Depuis, l’authenticité du document révélé par Mediapart a été en revanche confirmée par un acteur clé des relations Sarkozy/Kadhafi, le diplomate Moftah Missouri, qui fut pendant plus de quinze ans le traducteur personnel de Kadhafi. « Ça, c’est le document de projet, d’appui ou de soutien financier à la campagne du président Sarkozy. C’est un vrai document », a-t-il déclaré en juin 2013 questionné par un journaliste du magazine de France 2, “Complément d’enquête”.

Une information judiciaire a été ouverte en avril 2013 sur le fond du dossier.

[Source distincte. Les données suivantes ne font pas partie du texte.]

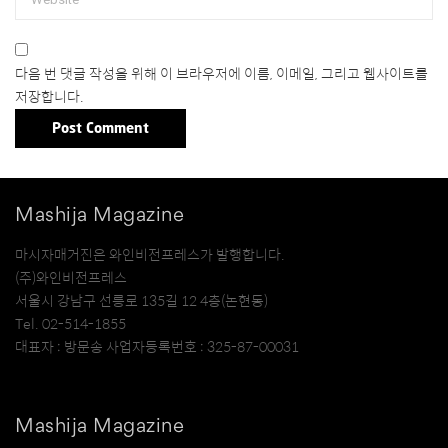
다음 번 댓글 작성을 위해 이 브라우저에 이름, 이메일, 그리고 웹사이트를
저장합니다.
Mashija Magazine
마시자매거진은 와인비전프레스가 발행합니다.
(주)와인비전프레스
서울시 강남구 선릉로 135길 12 4층(논현동)
Tel. 02-514-1855
대표자 : 방문송 사업자등록번호 : 325-87-00031
Mashija Magazine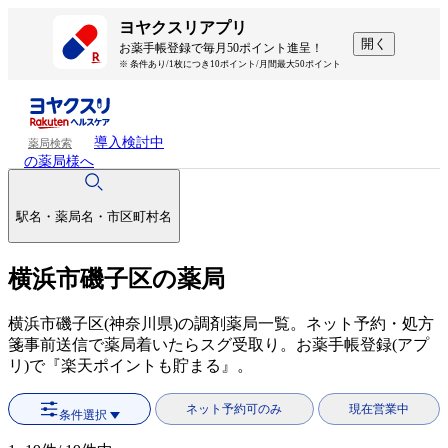
ヨヤクスリアプリ
開く
お薬手帳登録で毎月50ポイント進呈！
※ 条件あり/1枚につき10ポイント/月間最大50ポイント
導入検討中
薬局検索
の薬局様へ
駅名・薬局名・市区町村名
横浜市磯子区の薬局
横浜市磯子区(神奈川県)の調剤薬局一覧。ネット予約・処方
箋事前送信で薬局着いたらスグ受取り。お薬手帳登録(アプ
リ)で『楽天ポイントも貯まる』。
ネット予約可のみ
現在営業中
条件選択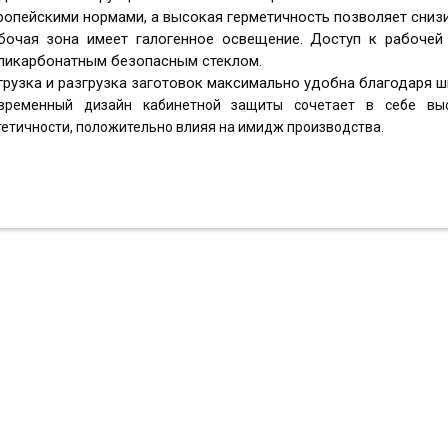
ропейскими нормами, а высокая герметичность позволяет сни
бочая зона имеет галогенное освещение. Доступ к рабочей
ликарбонатным безопасным стеклом.
грузка и разгрузка заготовок максимально удобна благодаря 
временный дизайн кабинетной защиты сочетает в себе выс
тетичности, положительно влияя на имидж производства.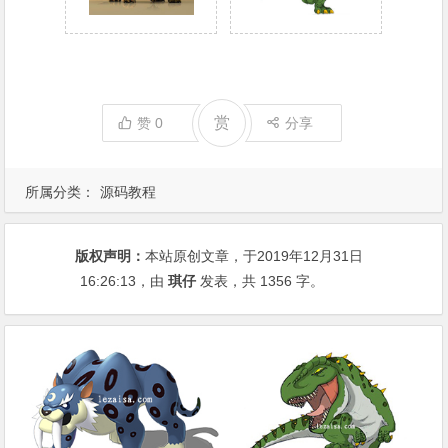
赏
赞
0
分享
所属分类：
源码教程
版权声明：
本站原创文章，于2019年12月31日
16:26:13
，由
琪仔
发表，共 1356 字。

Plusieurs acteurs libyens du financement de Sarkozy ont fait savoir ces dernière semaines, à Paris, qu'ils étaient prêts à témoigner devant les juges.

BOITE NOIREComme indiqué dans l'article, Mediapart a rencontré Jomode Elie Getty au début de l'année 2012. Il était entré en contact avec la rédaction pour dénoncer une surveillance dont il disait avoir été l'objet en tant qu'opposant déclaré à Mouammar Kadhafi, de la part des services de police français, à l'époque de la "lune de miel" entre Nicolas Sarkozy et l'ancien dictateur libyen.

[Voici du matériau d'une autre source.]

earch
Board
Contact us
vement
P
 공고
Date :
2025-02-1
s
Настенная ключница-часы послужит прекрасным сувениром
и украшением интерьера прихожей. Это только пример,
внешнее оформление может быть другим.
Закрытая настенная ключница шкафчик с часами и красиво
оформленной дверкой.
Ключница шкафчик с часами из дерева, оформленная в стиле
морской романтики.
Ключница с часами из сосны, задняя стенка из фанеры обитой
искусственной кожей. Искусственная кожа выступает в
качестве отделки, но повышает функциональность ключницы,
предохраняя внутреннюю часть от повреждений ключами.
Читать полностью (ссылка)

Après avoir obtenu des documents accréditant cette surveillance, Mediapart a publié le 10 avril 2012 un article sous le titre : « Des réfugiés libyens espionnés à Paris accusent la France ». Dans cet article, Jomode Elie Getty annonçait le dépôt d'une plainte contre Béchir Saleh, l’ancien directeur de cabinet de Kadhafi pour l’avoir fait « espionner illégalement » en France avec « la complicité de Claude Guéant et Nicolas Sarkozy ». Quelques jours plus tard, il sera invité à participer à un live de Mediapart pour évoquer à nouveau cette problématique.

Mediapart a décidé de prendre ses distances avec Jomode Elie Getty plusieurs mois plus tard, toujours en 2012, après avoir découvert qu'il tentait de nouer des relations d'affaires avec le marchand d'armes Ziad Takieddine, l'un des prinicpaux protagonistes de l'affaire Karachi et artisan du rapprochement franco-libyen entre MM. Sarkozy et Kadhafi. Jomode Elie Getty a, pour sa part, continué à chercher à maintenir un contact, par des mails et des appels téléphoniques, avec Mediapart, notamment lors de la médiatisation de sa tentative de rachat de Pétroplus. 

En juillet 2013, Jomode Elie Getty témoignera finalement contre Mediapart devant la police en inventant de A à Z une histoire sur laquelle s'appuiera longuement Nicolas Sarkozy pour tenter de décrédibiliser notre travail d'enquête.